Friday, February 01, 2013

Risk analysis v. Downtime

Amazon.com experienced an outage yesterday between 2:40 and 3:30 (pm EST). Amazon's revenue is about $5-million per hour. Does that mean Amazon lost $5-million in revenue, or will those customers just wait and come back to try again later?

Generally, it's straight lost revenue. Customers don't come back. At least, that's what large customers from diverse industries tell me.

Large websites are in a position to know. The larger a website, the more predictable the traffic, to the point where you can set your watch by it. When traffic spikes in the morning, you know that it's 9am on the East Coast when everyone gets to work and starts browsing the net.

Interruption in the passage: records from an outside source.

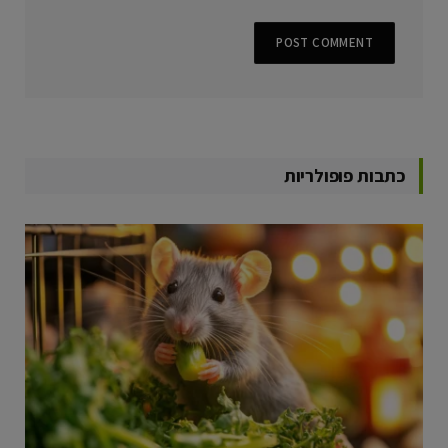
כתבות פופולריות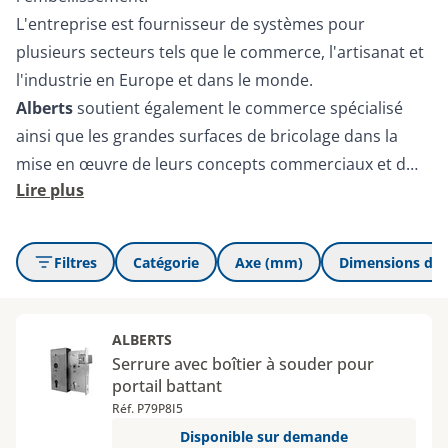
L'entreprise est fournisseur de systèmes pour
plusieurs secteurs tels que le commerce, l'artisanat et
l'industrie en Europe et dans le monde.
Alberts
soutient également le commerce spécialisé
ainsi que les grandes surfaces de bricolage dans la
mise en œuvre de leurs concepts commerciaux et d…
Lire plus
Filtres
Catégorie
Axe (mm)
Dimensions du bo
ALBERTS
Serrure avec boîtier à souder pour
portail battant
Réf. P79P8I5
Disponible sur demande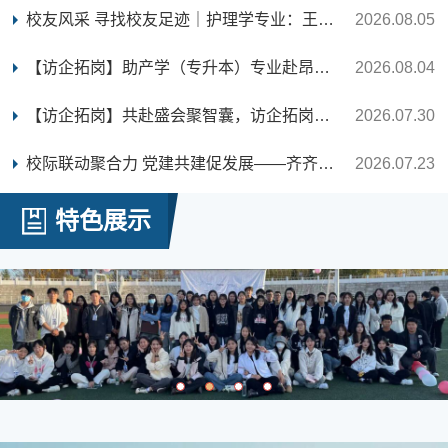
校友风采 寻找校友足迹｜护理学专业：王首印 勤学笃行 深耕护...
2026.08.05
【访企拓岗】助产学（专升本）专业赴昂昂溪区医疗机构开展访...
2026.08.04
【访企拓岗】共赴盛会聚智囊，访企拓岗助远航——医学院副院...
2026.07.30
校际联动聚合力 党建共建促发展——齐齐哈尔工程学院医学院与...
2026.07.23
特色展示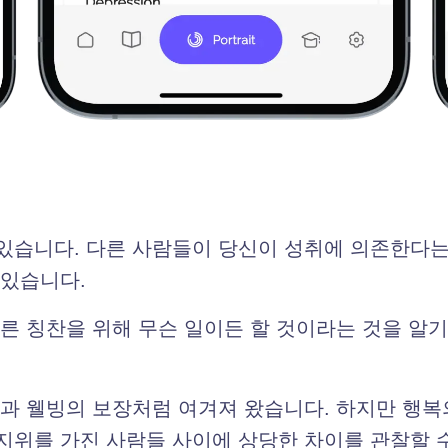
있습니다. 다른 사람들이 당신이 성취에 의존한다는
 있습니다.
다른 칭찬을 위해 무슨 일이든 할 것이라는 것을 알기
복과 웰빙의 보장처럼 여겨져 왔습니다. 하지만 행
지위를 가진 사람들 사이에 상당한 차이를 관찰할 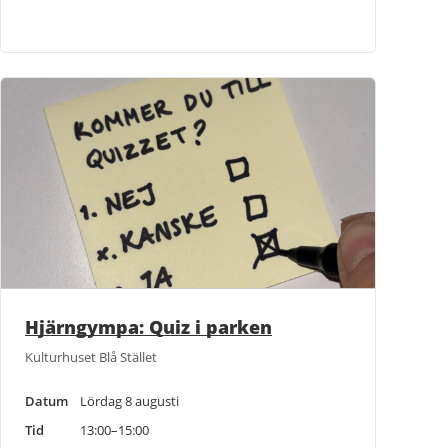
Hjärngympa: Quiz i parken
Kulturhuset Blå Stället
Datum
Lördag 8 augusti
Tid
13:00–15:00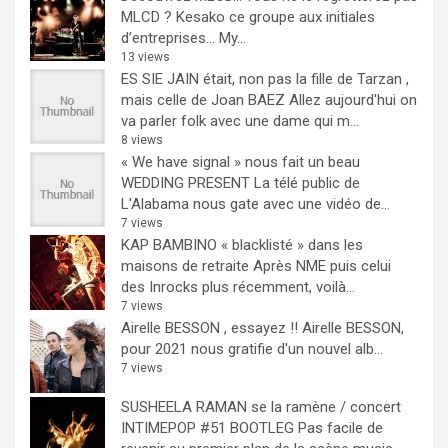
MLCD ? Kesako ce groupe aux initiales
d’entreprises… My...
13 views
ES SIE JAIN était, non pas la fille de Tarzan ,
mais celle de Joan BAEZ
Allez aujourd'hui on
va parler folk avec une dame qui m...
8 views
« We have signal » nous fait un beau
WEDDING PRESENT
La télé public de
L'Alabama nous gate avec une vidéo de...
7 views
KAP BAMBINO « blacklisté » dans les
maisons de retraite
Après NME puis celui
des Inrocks plus récemment, voilà...
7 views
Airelle BESSON , essayez !!
Airelle BESSON,
pour 2021 nous gratifie d'un nouvel alb...
7 views
SUSHEELA RAMAN se la ramène / concert
INTIMEPOP #51 BOOTLEG
Pas facile de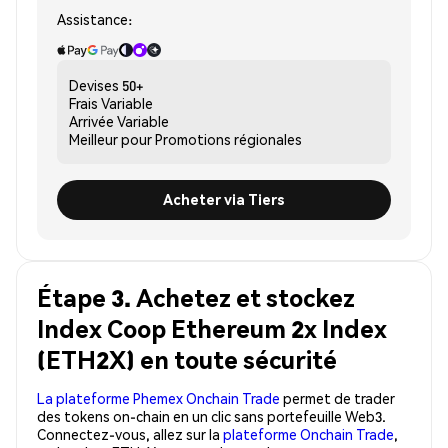
Assistance:
Devises
50+
Frais
Variable
Arrivée
Variable
Meilleur pour
Promotions régionales
Acheter via Tiers
Étape 3. Achetez et stockez
Index Coop Ethereum 2x Index
(ETH2X) en toute sécurité
La plateforme Phemex Onchain Trade
permet de trader
des tokens on-chain en un clic sans portefeuille Web3.
Connectez-vous, allez sur la
plateforme Onchain Trade
,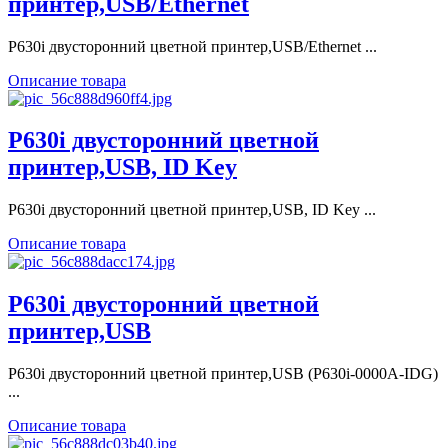
принтер,USB/Ethernet
P630i двусторонний цветной принтер,USB/Ethernet ...
Описание товара
P630i двусторонний цветной
принтер,USB, ID Key
P630i двусторонний цветной принтер,USB, ID Key ...
Описание товара
P630i двусторонний цветной
принтер,USB
P630i двусторонний цветной принтер,USB (P630i-0000A-IDG)
...
Описание товара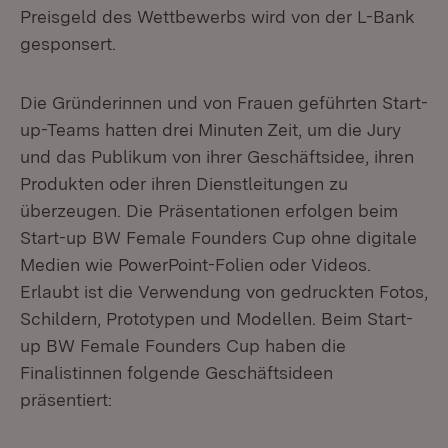
Preisgeld des Wettbewerbs wird von der L-Bank
gesponsert.
Die Gründerinnen und von Frauen geführten Start-
up-Teams hatten drei Minuten Zeit, um die Jury
und das Publikum von ihrer Geschäftsidee, ihren
Produkten oder ihren Dienstleitungen zu
überzeugen. Die Präsentationen erfolgen beim
Start-up BW Female Founders Cup ohne digitale
Medien wie PowerPoint-Folien oder Videos.
Erlaubt ist die Verwendung von gedruckten Fotos,
Schildern, Prototypen und Modellen. Beim Start-
up BW Female Founders Cup haben die
Finalistinnen folgende Geschäftsideen
präsentiert: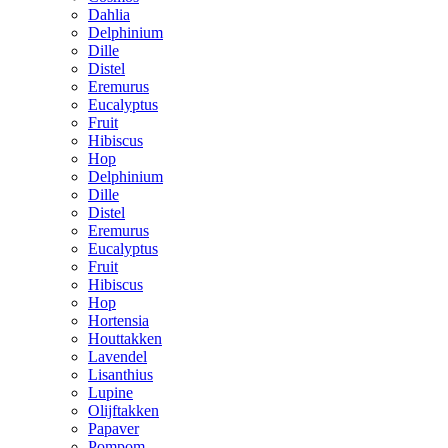
Dahlia
Delphinium
Dille
Distel
Eremurus
Eucalyptus
Fruit
Hibiscus
Hop
Delphinium
Dille
Distel
Eremurus
Eucalyptus
Fruit
Hibiscus
Hop
Hortensia
Houttakken
Lavendel
Lisanthius
Lupine
Olijftakken
Papaver
Pompom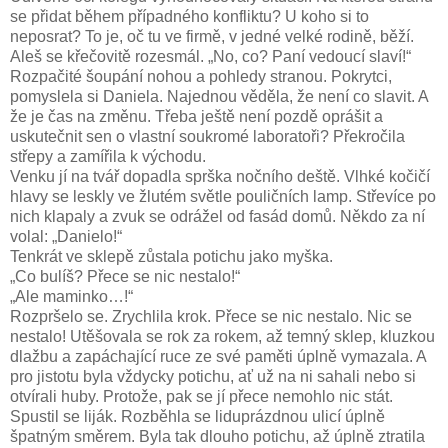
se přidat během případného konfliktu? U koho si to
neposrat? To je, oč tu ve firmě, v jedné velké rodině, běží.
Aleš se křečovitě rozesmál. „No, co? Paní vedoucí slaví!“
Rozpačité šoupání nohou a pohledy stranou. Pokrytci,
pomyslela si Daniela. Najednou věděla, že není co slavit. A
že je čas na změnu. Třeba ještě není pozdě oprášit a
uskutečnit sen o vlastní soukromé laboratoři? Překročila
střepy a zamířila k východu.
Venku jí na tvář dopadla sprška nočního deště. Vlhké kočičí
hlavy se leskly ve žlutém světle pouličních lamp. Střevíce po
nich klapaly a zvuk se odrážel od fasád domů. Někdo za ní
volal: „Danielo!“
Tenkrát ve sklepě zůstala potichu jako myška.
„Co bulíš? Přece se nic nestalo!“
„Ale maminko…!“
Rozpršelo se. Zrychlila krok. Přece se nic nestalo. Nic se
nestalo! Utěšovala se rok za rokem, až temný sklep, kluzkou
dlažbu a zapáchající ruce ze své paměti úplně vymazala. A
pro jistotu byla vždycky potichu, ať už na ni sahali nebo si
otvírali huby. Protože, pak se jí přece nemohlo nic stát.
Spustil se liják. Rozběhla se liduprázdnou ulicí úplně
špatným směrem. Byla tak dlouho potichu, až úplně ztratila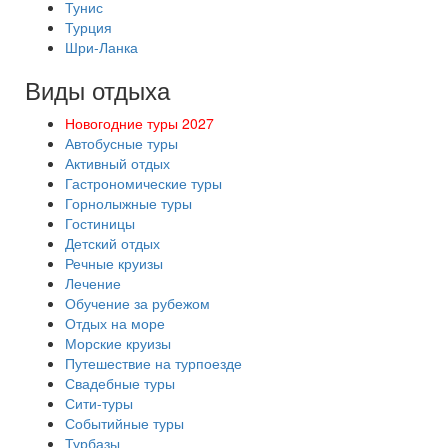
Тунис
Турция
Шри-Ланка
Виды отдыха
Новогодние туры 2027
Автобусные туры
Активный отдых
Гастрономические туры
Горнолыжные туры
Гостиницы
Детский отдых
Речные круизы
Лечение
Обучение за рубежом
Отдых на море
Морские круизы
Путешествие на турпоезде
Свадебные туры
Сити-туры
Событийные туры
Турбазы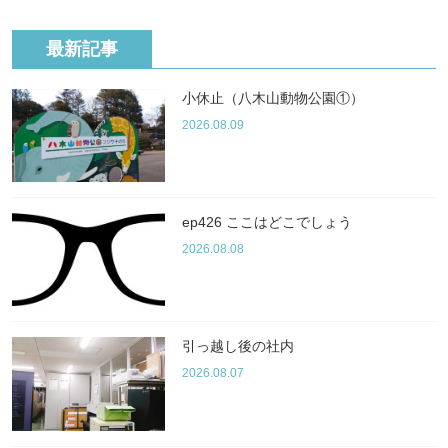
最新記事
小休止（八木山動物公園①）
2026.08.09
ep426 ここはどこでしょう
2026.08.08
引っ越し後の社内
2026.08.07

It's so predictable that you know, within 1%, what the revenue per hour should be. Thus, when there is a downtime for an hour, you can measure the next few hours to see if customers are coming back to try again later. Even if the effect is only slight, like 5% additional traffic, you'll tease the signal out of the noise. In my experience with large customers, they don't see that additional traffic later. Customers either go elsewhere to purchase, or reconsider and don't buy the thing at all.

It's not just etailers like Amazon. For instance, consider what happens when the NASDAQ market opens at 9:30am. You'd think there would be a rush of orders compensating for the pent-up demand from over night. There isn't. Instead, it's roughly a straight line from the moment NASDAQ opens to the moment it closes at 4pm. They have a graph in the data center. It's a square wave, down to the second.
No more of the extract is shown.